▶ [Work instruction]
Exclude all pictures, then write out exactly the lines below from the first one through the line with "Rosas (498, 592)".
::: Supplied records :::
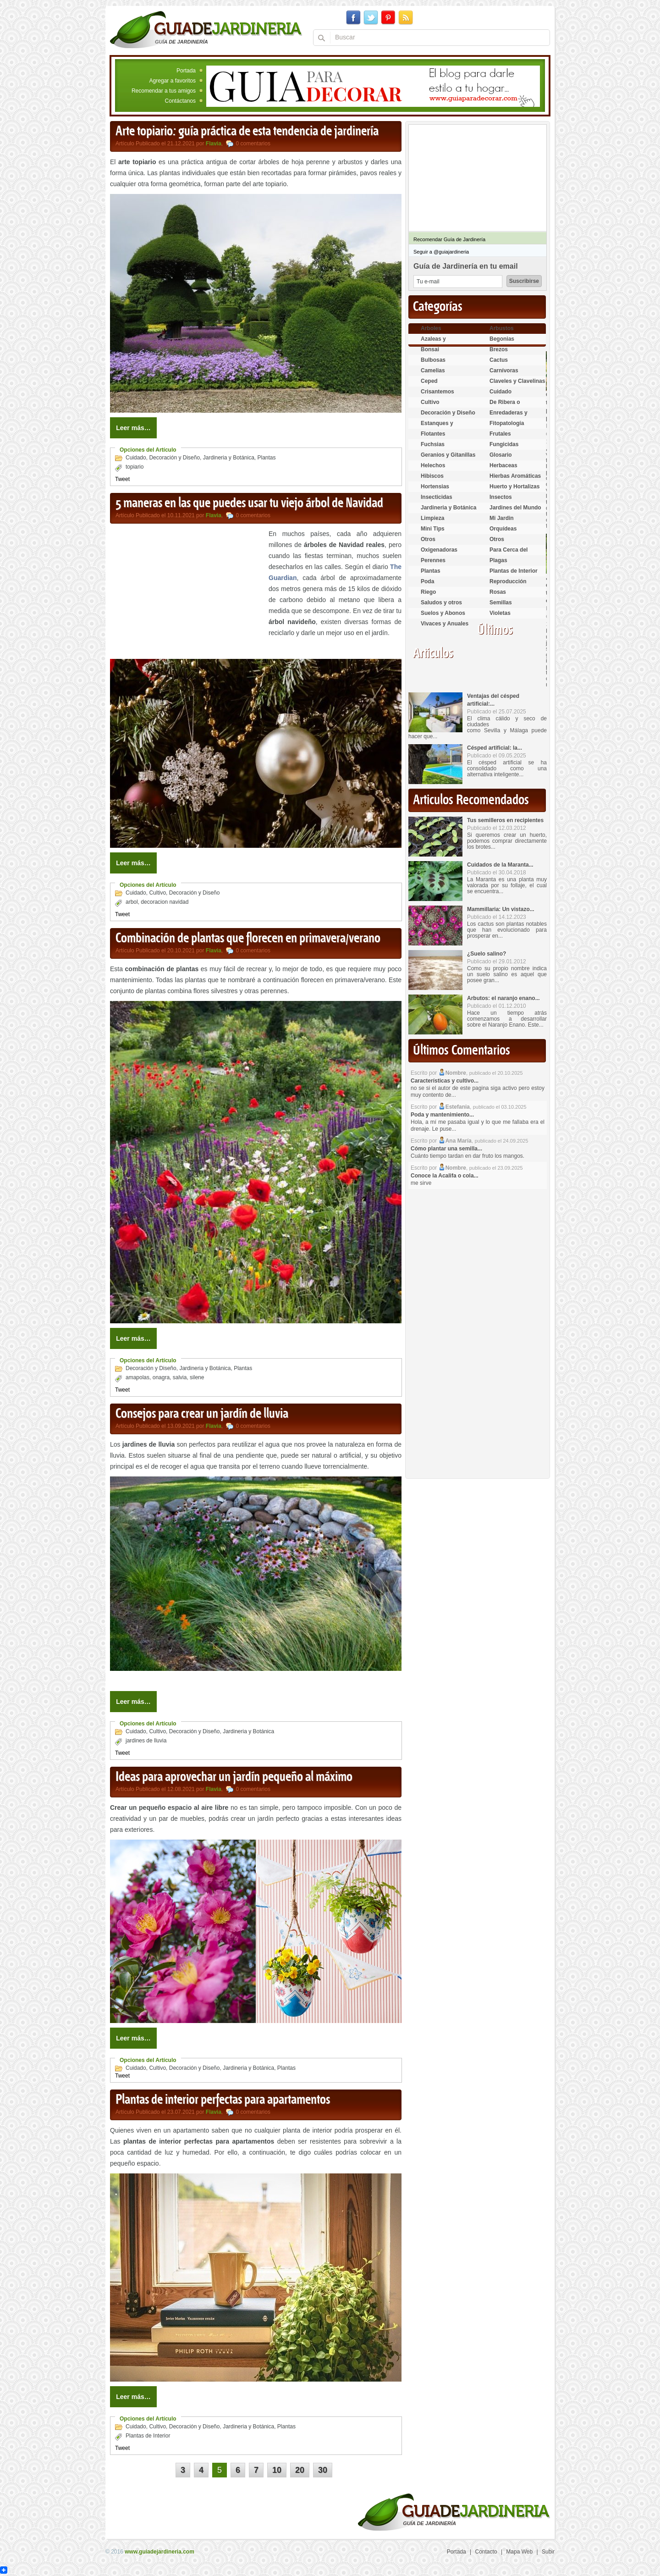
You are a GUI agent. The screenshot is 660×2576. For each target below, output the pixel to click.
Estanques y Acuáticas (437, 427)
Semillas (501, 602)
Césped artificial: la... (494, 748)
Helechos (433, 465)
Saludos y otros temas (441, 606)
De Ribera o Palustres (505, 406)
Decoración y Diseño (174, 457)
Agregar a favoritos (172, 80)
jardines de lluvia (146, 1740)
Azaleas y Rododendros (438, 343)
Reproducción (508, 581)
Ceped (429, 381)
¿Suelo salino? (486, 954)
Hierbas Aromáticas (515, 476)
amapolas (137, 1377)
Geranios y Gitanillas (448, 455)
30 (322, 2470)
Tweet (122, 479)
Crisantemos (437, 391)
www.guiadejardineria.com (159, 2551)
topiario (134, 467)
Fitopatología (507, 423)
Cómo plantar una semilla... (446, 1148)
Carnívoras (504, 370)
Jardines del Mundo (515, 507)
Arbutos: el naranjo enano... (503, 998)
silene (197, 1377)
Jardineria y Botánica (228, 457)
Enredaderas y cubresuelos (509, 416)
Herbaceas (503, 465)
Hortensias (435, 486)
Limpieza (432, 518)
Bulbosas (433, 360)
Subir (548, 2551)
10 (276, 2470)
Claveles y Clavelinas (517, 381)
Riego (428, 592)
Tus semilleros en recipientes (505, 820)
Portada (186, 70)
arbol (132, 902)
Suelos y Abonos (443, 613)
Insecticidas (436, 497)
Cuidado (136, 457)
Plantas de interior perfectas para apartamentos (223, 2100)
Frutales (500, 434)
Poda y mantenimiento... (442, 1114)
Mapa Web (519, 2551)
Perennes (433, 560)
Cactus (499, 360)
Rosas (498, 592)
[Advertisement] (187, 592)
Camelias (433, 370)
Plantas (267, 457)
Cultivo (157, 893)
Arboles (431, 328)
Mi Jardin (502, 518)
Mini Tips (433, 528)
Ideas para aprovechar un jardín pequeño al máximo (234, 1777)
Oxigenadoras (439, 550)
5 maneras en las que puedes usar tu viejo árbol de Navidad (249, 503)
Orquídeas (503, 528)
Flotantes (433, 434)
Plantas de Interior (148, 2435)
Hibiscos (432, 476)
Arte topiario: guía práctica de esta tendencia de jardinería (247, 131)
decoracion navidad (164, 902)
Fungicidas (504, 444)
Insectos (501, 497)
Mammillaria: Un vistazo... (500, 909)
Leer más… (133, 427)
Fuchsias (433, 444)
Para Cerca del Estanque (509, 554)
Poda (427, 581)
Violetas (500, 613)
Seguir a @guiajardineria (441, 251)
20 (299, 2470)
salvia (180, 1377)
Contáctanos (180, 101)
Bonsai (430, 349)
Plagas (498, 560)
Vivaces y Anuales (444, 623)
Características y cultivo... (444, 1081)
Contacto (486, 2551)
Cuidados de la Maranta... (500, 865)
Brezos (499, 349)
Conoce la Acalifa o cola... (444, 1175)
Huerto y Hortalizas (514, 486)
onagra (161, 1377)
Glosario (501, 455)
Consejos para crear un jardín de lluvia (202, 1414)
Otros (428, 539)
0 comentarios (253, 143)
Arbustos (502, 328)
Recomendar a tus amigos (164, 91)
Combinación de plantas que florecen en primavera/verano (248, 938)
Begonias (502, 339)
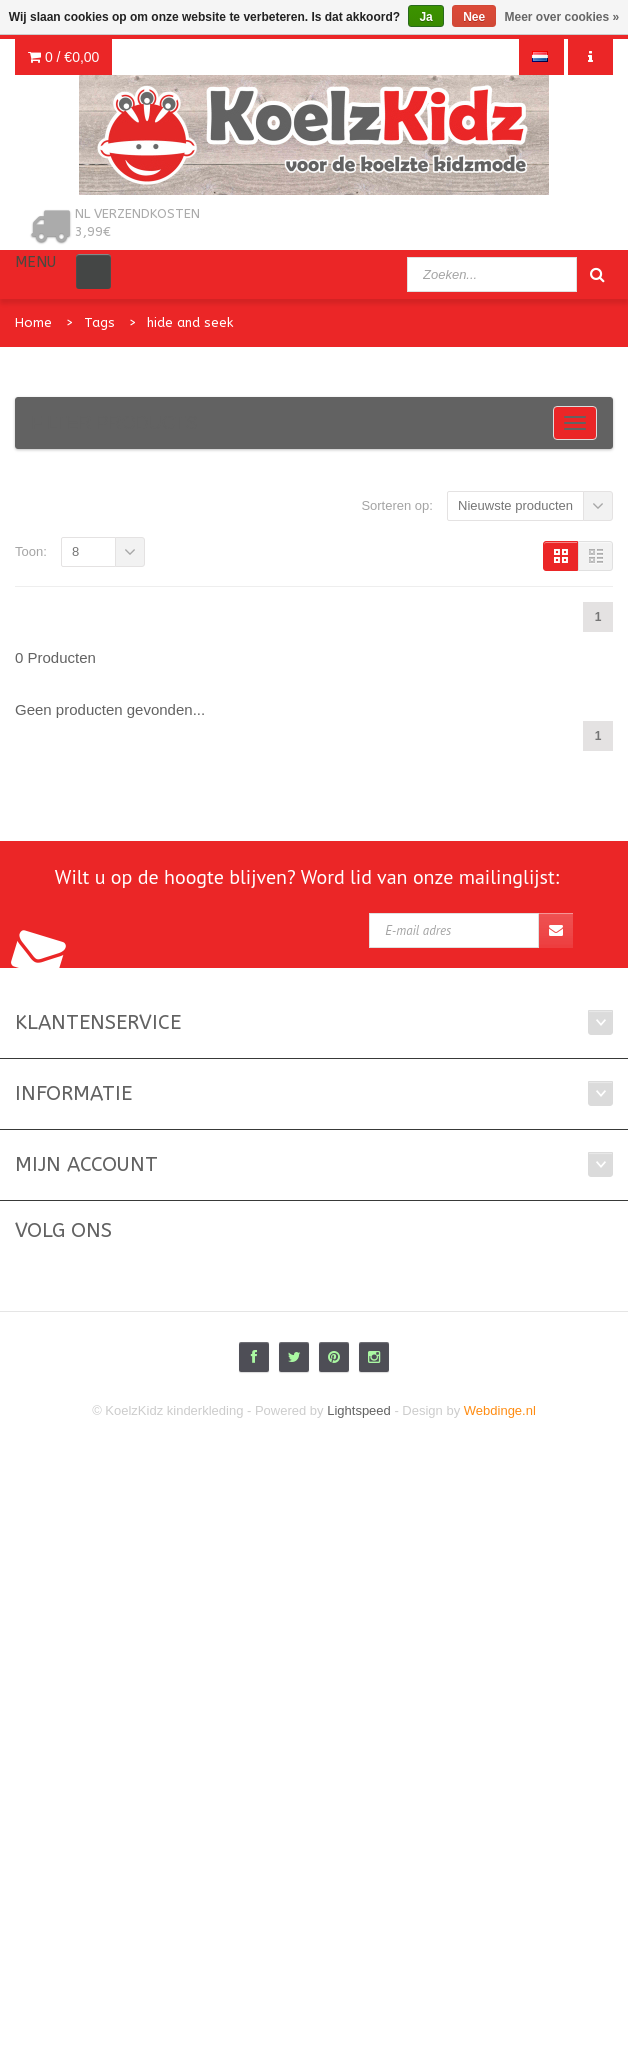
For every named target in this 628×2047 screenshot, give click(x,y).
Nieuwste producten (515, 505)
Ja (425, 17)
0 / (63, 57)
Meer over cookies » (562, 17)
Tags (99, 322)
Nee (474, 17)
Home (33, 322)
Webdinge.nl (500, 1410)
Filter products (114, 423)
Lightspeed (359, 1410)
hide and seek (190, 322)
:::
▶ [Written answer]
You are a GUI agent. The screenshot is 660×2576. For each target below, output the pixel to click.
Estanques y Acuáticas (437, 427)
Semillas (501, 602)
Césped artificial: la... (494, 748)
Helechos (433, 465)
Saludos y otros temas (441, 606)
De Ribera o Palustres (505, 406)
Decoración y Diseño (174, 457)
Agregar a favoritos (172, 80)
jardines de lluvia (146, 1740)
Azaleas y Rododendros (438, 343)
Reproducción (508, 581)
Ceped (429, 381)
¿Suelo salino? (486, 954)
Hierbas Aromáticas (515, 476)
amapolas (137, 1377)
Geranios y Gitanillas (448, 455)
30 (322, 2470)
Tweet (122, 479)
Crisantemos (437, 391)
www.guiadejardineria.com (159, 2551)
topiario (134, 467)
Fitopatología (507, 423)
Cómo plantar una semilla... (446, 1148)
Carnívoras (504, 370)
Jardines del Mundo (515, 507)
Arbutos: el naranjo enano... (503, 998)
silene (197, 1377)
Jardineria y Botánica (228, 457)
Enredaderas y cubresuelos (509, 416)
Herbaceas (503, 465)
Hortensias (435, 486)
Limpieza (432, 518)
Bulbosas (433, 360)
Subir (548, 2551)
10 (276, 2470)
Claveles y Clavelinas (517, 381)
Riego (428, 592)
Tus semilleros en recipientes (505, 820)
Portada (186, 70)
arbol (132, 902)
Suelos y Abonos (443, 613)
Insecticidas (436, 497)
Cuidado (136, 457)
Plantas de interior perfectas para apartamentos (223, 2100)
Frutales (500, 434)
Poda y mantenimiento... (442, 1114)
Mapa Web (519, 2551)
Perennes (433, 560)
Cactus (499, 360)
Rosas (498, 592)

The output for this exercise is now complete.